AN - Você é uma pessoa surpreendente pela conquistas que vem alcançando. O que moldou o seu caráter e de onde vem tanta força de superação?
ALEX - Caráter e superação são matérias inseparáveis. Não seria o que moldou e sim quem moldou meu caráter. Exatamente meu pai e minha mãe. Estas duas pessoas que sempre me orientaram a ter minha identidade. Ensinaram-me a ser honesto, a manter minhas posições, se estas vêm de meu coração, e não abandoná-las apenas porque os outros querem. Ensinaram-me a não trocar favores e a buscar meus sonhos com a força de minhas palavras e com minha inteligência, esta construída pela dedicação e em muitos anos de estudo. Eles me ensinaram a nunca desistir, apesar de que muitas vezes nada está dando certo e que eu não sou “deste mundo”. Ensinaram-me, acima de tudo, a valorizar meu “ser diferente”.

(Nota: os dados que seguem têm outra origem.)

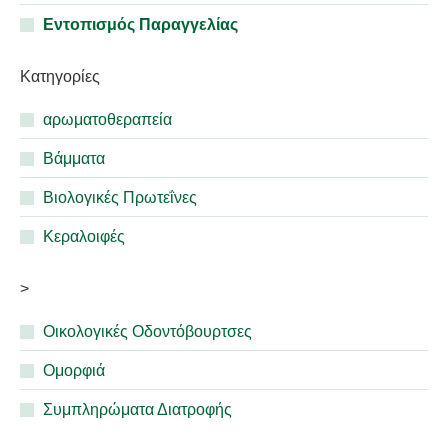
Εντοπισμός Παραγγελίας
Κατηγορίες
αρωματοθεραπεία
Βάμματα
Βιολογικές Πρωτεΐνες
Κεραλοιφές
>
Οικολογικές Οδοντόβουρτσες
Ομορφιά
Συμπληρώματα Διατροφής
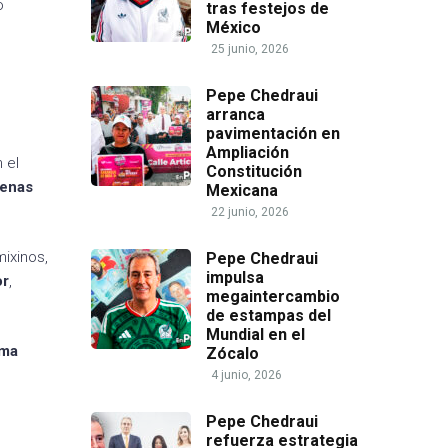
o
tras festejos de
México
25 junio, 2026
Pepe Chedraui
arranca
pavimentación en
Ampliación
 el
Constitución
lenas
Mexicana
22 junio, 2026
mixinos,
Pepe Chedraui
impulsa
or
,
megaintercambio
de estampas del
Mundial en el
ema
Zócalo
4 junio, 2026
Pepe Chedraui
refuerza estrategia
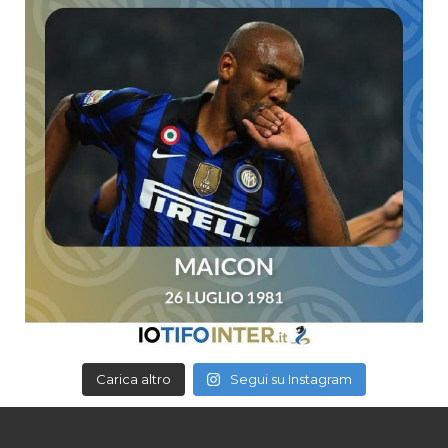
Carica altro
Segui su Instagram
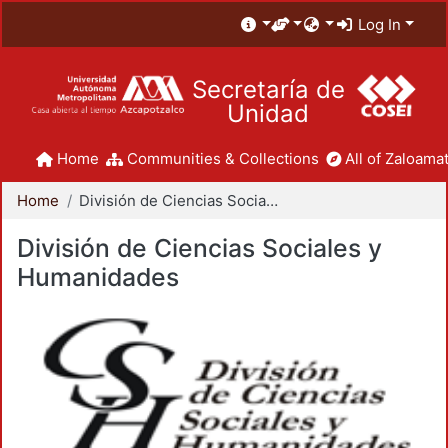
Log In
Secretaría de
Unidad
Home
Communities & Collections
All of Zaloamat
Home
División de Ciencias Sociales y Humanidades
División de Ciencias Sociales y
Humanidades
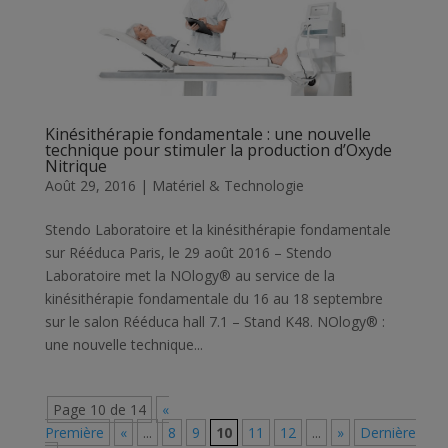
Kinésithérapie fondamentale : une nouvelle
technique pour stimuler la production d’Oxyde
Nitrique
Août 29, 2016
|
Matériel & Technologie
Stendo Laboratoire et la kinésithérapie fondamentale
sur Rééduca Paris, le 29 août 2016 – Stendo
Laboratoire met la NOlogy® au service de la
kinésithérapie fondamentale du 16 au 18 septembre
sur le salon Rééduca hall 7.1 – Stand K48. NOlogy® :
une nouvelle technique...
Page 10 de 14
«
Première
«
...
8
9
10
11
12
...
»
Dernière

AN - Com a sua valiosa experiência na área, o que você diria para os pais de deficientes como orientação de vida?
ALEX - Não cerquem seus filhos e filhas de medo da vida. Mostrem a eles a realidade cotidiana, que na Terra existem o bem e o mal. Colaborem para que sustentem sua identidade. Não digam a seus filhos e filhas para que mudem de comportamento apenas porque algumas pessoas querem isso. Devem permitir que seus filhos e filhas tenham contato e, assim, experiências e, então, dar tranquilidade a eles, para que, com autonomia, decidam o caminho a seguir, aceitando o que é bom e renegando o que não satisfaz.